Les solanacées maraîchères tiennent une place très importante dans l’alimentation traditionnelle des pays de la zone océan Indien. La tomate, en particulier, possède de hautes qualités nutritionnelles, et sa culture est à favoriser pour maintenir l’équilibre alimentaire et la santé des populations.
Les échanges commerciaux, fréquents entre ces îles, requièrent une vigilance particulière pour éviter la prolifération d’organismes nuisibles susceptibles d’entraîner des dégâts sur cette culture. Dans le cadre du volet « Contrôle de la qualité du matériel végétal » du Programme Régional de Protection des Végétaux (PRPV), l'équipe "Multiplex" travaille sur la mise au point d’un nouvel outil de diagnostic dans les laboratoires du Pôle de Protection des Plantes (3P) du CIRAD (Réunion) et ceux du MSIRI (Maurice).
Après une recherche bibliographique sur les outils de diagnostic existants, Azali Abdou Hamza, sous la direction de la phytopathologiste Isabelle Soustrade, a procédé à une première sélection de méthodes avec pour critères : sensibilité, spécificité et coûts. Les choix ont porté sur les amorces PCR, l’échantillonnage, les méthodes de broyage et d’extraction. Après la mise en place des tests en laboratoire, il a procédé aux tests in planta qui se sont montrés à la hauteur de leurs espérances. En effet, les trois pathogènes ont pu être détectés en même temps grâce aux méthodes sélectionnées.

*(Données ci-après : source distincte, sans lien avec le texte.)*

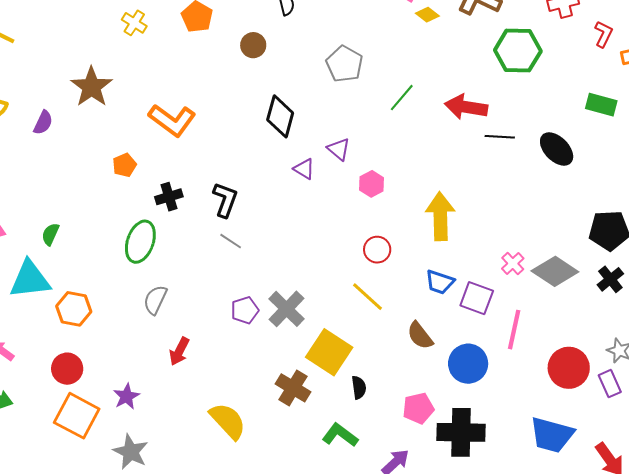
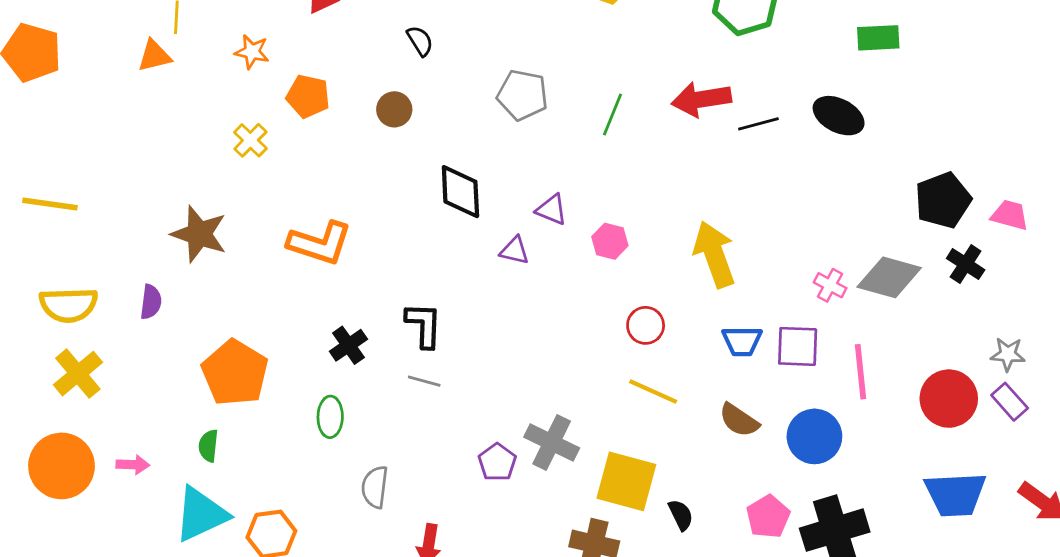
yellow cross: (134, 23) -> (250, 140), moved, turned 30
orange pentagon: (124, 165) -> (235, 373), moved, size x2.0
gray line: (231, 241) -> (424, 381), moved
green ellipse: (140, 242) -> (330, 417), size x0.7

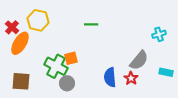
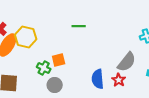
yellow hexagon: (38, 20) -> (26, 37), moved
green cross: (56, 66) -> (44, 68), size x0.6

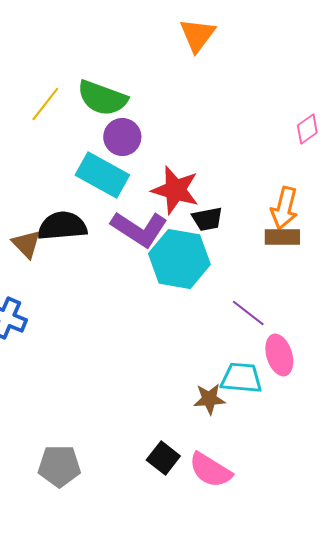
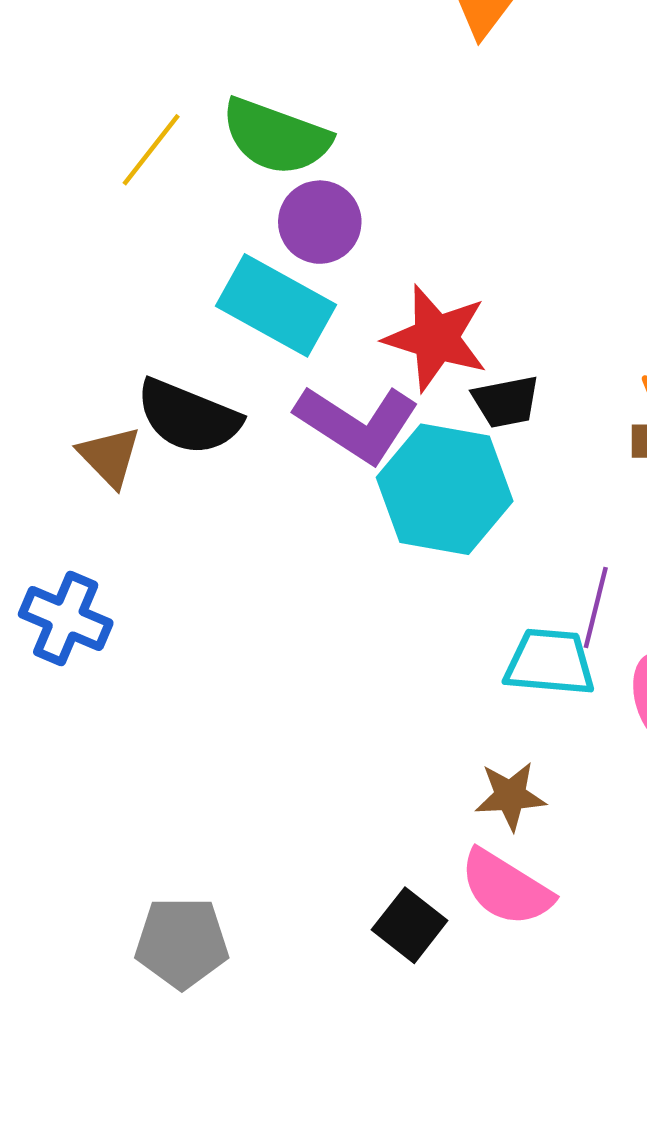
black semicircle: (62, 226) -> (188, 417), turned -153
purple line: (248, 313) -> (596, 608), turned 66
cyan trapezoid: (241, 378) -> (550, 662), moved
pink semicircle: (210, 470) -> (506, 888), moved

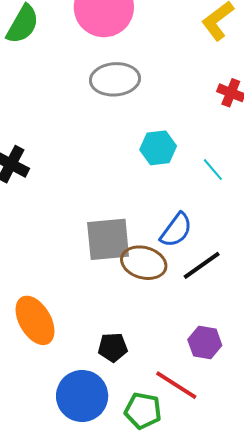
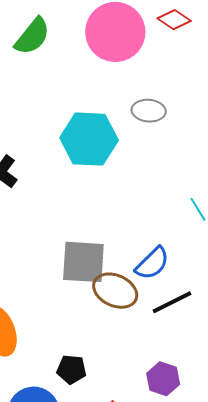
gray ellipse: (115, 79) -> (149, 111), moved, size x0.7
cyan hexagon: (158, 148) -> (89, 139), moved, size x1.6

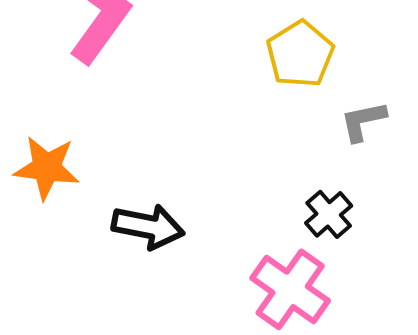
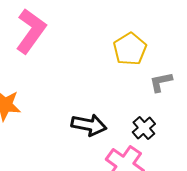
black arrow: (148, 227) -> (89, 125), moved

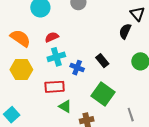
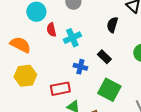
black semicircle: (125, 31) -> (112, 25), moved
red semicircle: (52, 37) -> (51, 30), moved, turned -72
cyan cross: (56, 57) -> (72, 38), moved

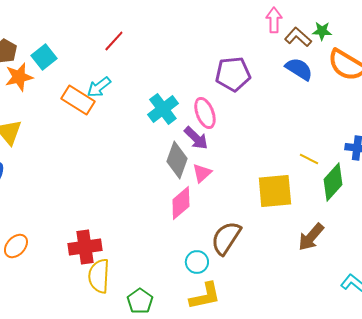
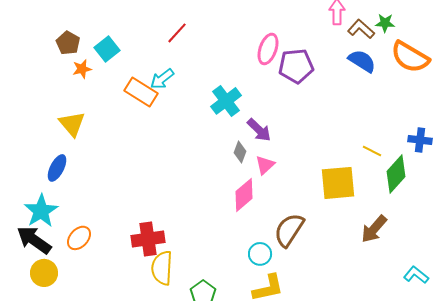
orange star: (19, 77) -> (82, 69), size x0.7
pink ellipse: (205, 113) -> (268, 49), moved, turned 40
gray diamond: (177, 160) -> (240, 152), size x0.6

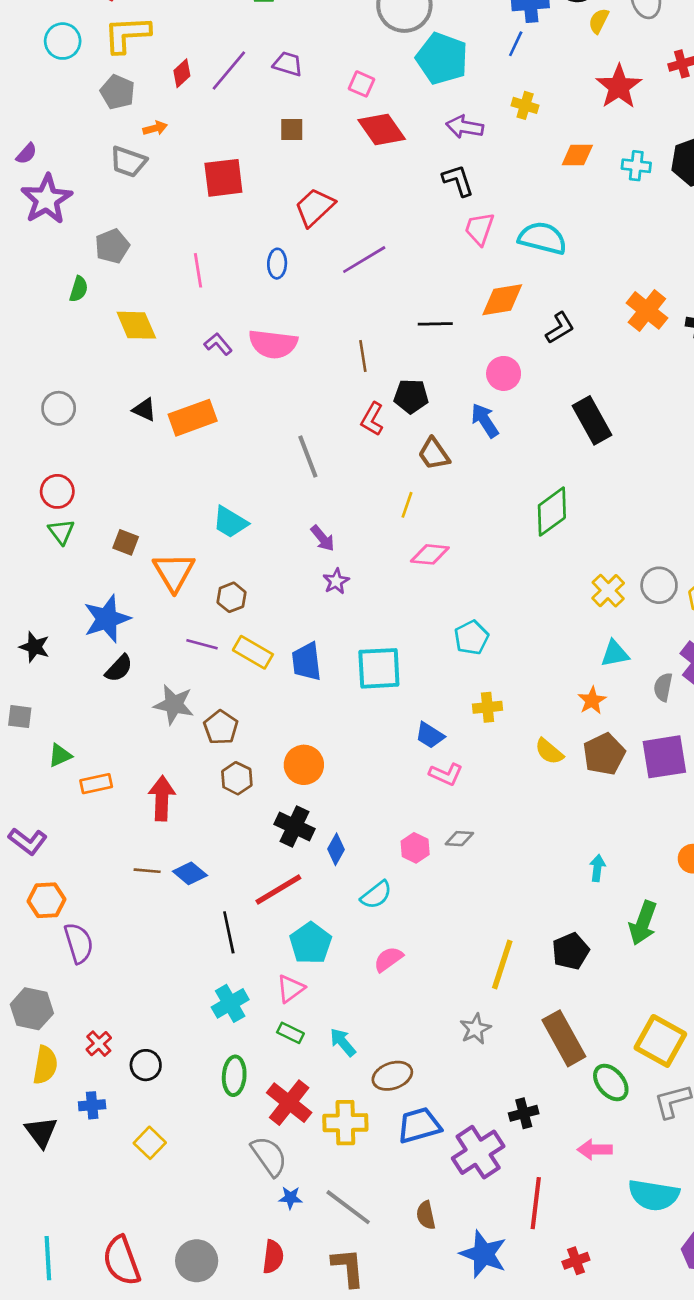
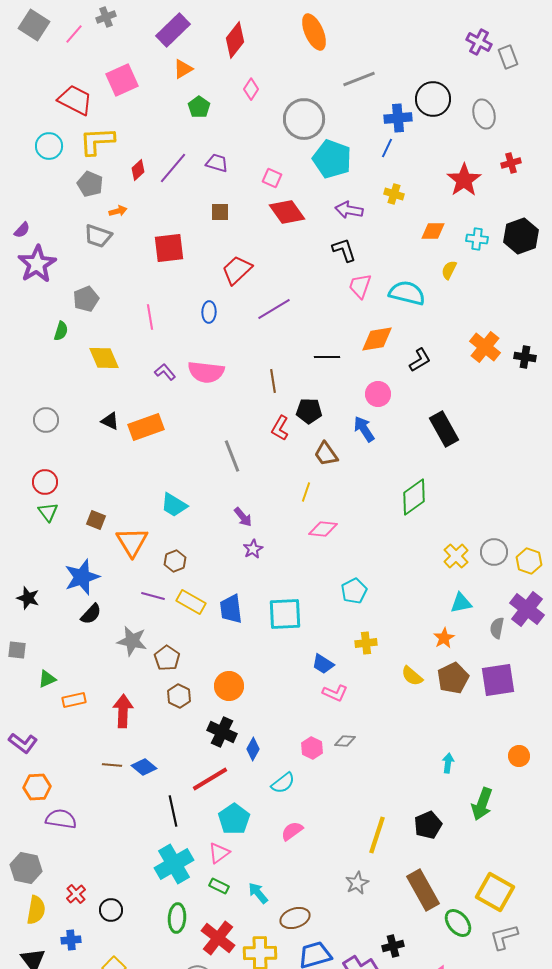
yellow semicircle: (599, 21) -> (449, 270), moved
purple semicircle: (79, 943) -> (61, 819), turned -64
cyan cross: (230, 1003) -> (174, 864), size x1.4

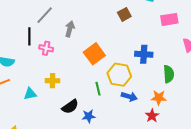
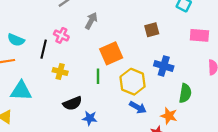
brown square: (124, 14) -> (152, 30), moved
black line: (29, 36) -> (44, 49), moved
green line: (98, 89) -> (98, 76), moved
cyan triangle: (30, 94) -> (21, 91), moved, size x1.5

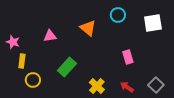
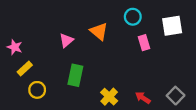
pink triangle: (50, 36) -> (66, 40), moved, turned -32
pink rectangle: (128, 57) -> (144, 43), moved
yellow rectangle: (22, 61) -> (25, 69), turned 40
green rectangle: (67, 67) -> (75, 75), turned -30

Les tests se poursuivent actuellement en laboratoire avec les autres membres de l'équipe. Reste à perfectionner l’outil et à en diminuer les coûts d’utilisation pour les pays de la région. Après avoir effectué un stage de 6 mois sur la multiplex, le comorien Azali Abdou Hamza, a entamé en octobre 2006 une thèse sous la direction du chercheur Olivier Pruvost (CIRAD). Basé au Pôle de Protection des Plantes du CIRAD il étudie la « Diversité et le diagnostic des Xanthomonas spp. associés à la gale bactérienne de la tomate et des Capsicum spp. (piment, poivron) dans l’Océan Indien".